When Tom Houle graduated from high school in Wells, Maine, he had no idea he would end up in law enforcement in northern New York. What he did know was he liked mechanics and wanted to work on airplanes — helicopters specifically — and the quickest path to his dream was the United States Air Force. The summer after graduation, he enlisted, served four years as a B-52 H Bomber Crew Chief and during that time realized his interests went beyond helicopter mechanics. He earned a Bachelor’s degree in Aerospace Engineering from Riddle Aeronautical University and then found work with the Naval Surface Warfare Center at Indian Head, Maryland which operated as the Department of Defense Energetics Center. His job was to test the consistency and reliability of energetic matter. In layman’s terms he tested bombs on rockets to see if they would go off when they were supposed to.

While Houle enjoyed being of service to his country, he found the environment isolating and began to look for something different and closer to home. It was at that time that the New York State Police posted a date for its admission exam. Houle wasted no time signing up and was accepted.
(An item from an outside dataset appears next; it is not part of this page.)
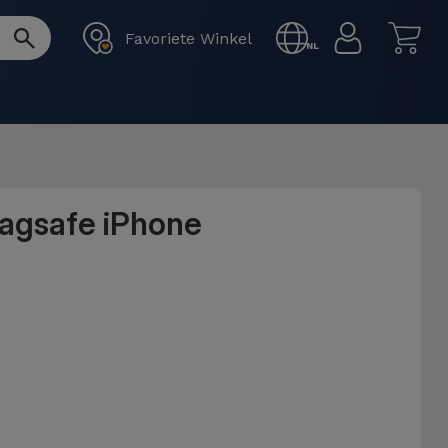
Favoriete Winkel
NL
Magsafe iPhone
During his training, members of the Collision Reconstruction Unit (CRU) came to a class to demonstrate what their work was like. That was when he knew he had found his niche. “I went right up to the investigators after their demonstration and asked how I could go about working for them,” Houle enthused. “I liked the idea of studying unusual events and figuring them out.”
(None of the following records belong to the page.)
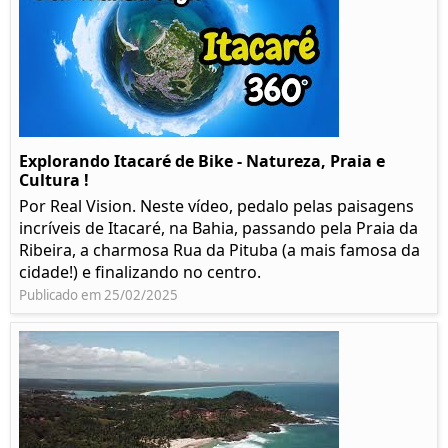
Explorando Itacaré de Bike - Natureza, Praia e
Cultura !
Por Real Vision. Neste vídeo, pedalo pelas paisagens
incríveis de Itacaré, na Bahia, passando pela Praia da
Ribeira, a charmosa Rua da Pituba (a mais famosa da
cidade!) e finalizando no centro.
Publicado em 25/02/2025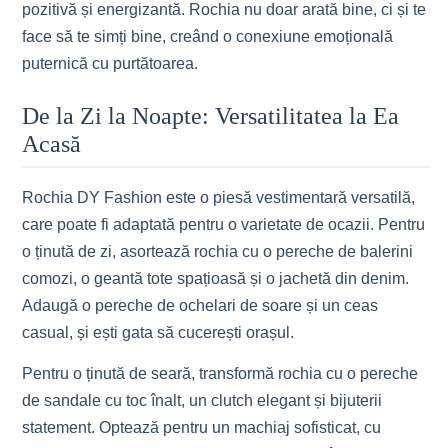
pozitivă și energizantă. Rochia nu doar arată bine, ci și te
face să te simți bine, creând o conexiune emoțională
puternică cu purtătoarea.
De la Zi la Noapte: Versatilitatea la Ea
Acasă
Rochia DY Fashion este o piesă vestimentară versatilă,
care poate fi adaptată pentru o varietate de ocazii. Pentru
o ținută de zi, asortează rochia cu o pereche de balerini
comozi, o geantă tote spațioasă și o jachetă din denim.
Adaugă o pereche de ochelari de soare și un ceas
casual, și ești gata să cucerești orașul.
Pentru o ținută de seară, transformă rochia cu o pereche
de sandale cu toc înalt, un clutch elegant și bijuterii
statement. Optează pentru un machiaj sofisticat, cu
It wasn’t long before newly sworn in Trooper Houle was assigned to the Collision Reconstruction Unit in the Forensic Investigation Division of Troop B which covers the North Country. Members of the unit are dispatched to any serious personal injury accident, any accident — vehicle or otherwise — with death resulting and any major crime within the jurisdiction. “The individuals involved in an incident might be able to say what happened but sometimes, as a result of trauma, they don’t remember. At other times, they are deceased. It’s my job to speak for them.”
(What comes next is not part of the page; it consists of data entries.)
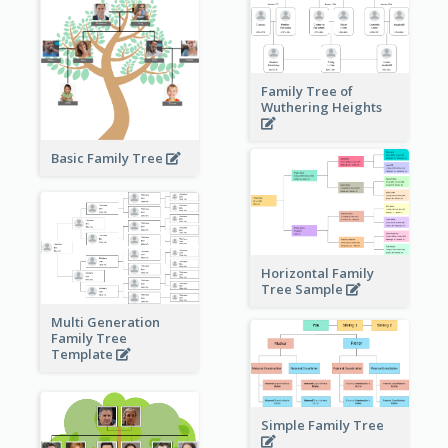
Family Tree of
Wuthering Heights
Basic Family Tree
Horizontal Family
Tree Sample
Multi Generation
Family Tree
Template
Simple Family Tree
Being detail oriented is a crucial part of Houle’s job as he works to identify, collect and analyze evidence using a variety of tools such as photographs, accelerometers, laser scanners, surveying equipment, and drones. He might even stage a collision to learn or confirm suspicions. “It’s my job to fill in the blanks and find the answers to questions about how an incident happened,” he said.

In this complicated process Houle doesn’t work alone. When he is the lead investigator he is responsible for the report and is charged with analyzing a situation and concluding with scientific certainty exactly what transpired. Once his report is complete, he submits it for peer review. At that point one of his colleagues suspends Houle’s findings and walks through the entire investigation. If they don’t come to the same conclusion they review the report until their conclusions match. Only with peer approval does the report go to the Collision Reconstruction Unit (CRU) supervisor for review and approval.

Houle’s initial training and his ongoing education allows him to give expert testimony in criminal and civil courts and his reports are taken as evidentiary. “That’s impactful, because the testimony we are allowed to give can go beyond merely direct knowledge testimony,” he stated.

As I concluded my interview with Tom Houle he explained, “I have always enjoyed helping people and have sought out opportunities to do that. I get to use the scientific concepts that interest me every day. I hope my children are able to find a career and an education as fulfilling as I find mine.”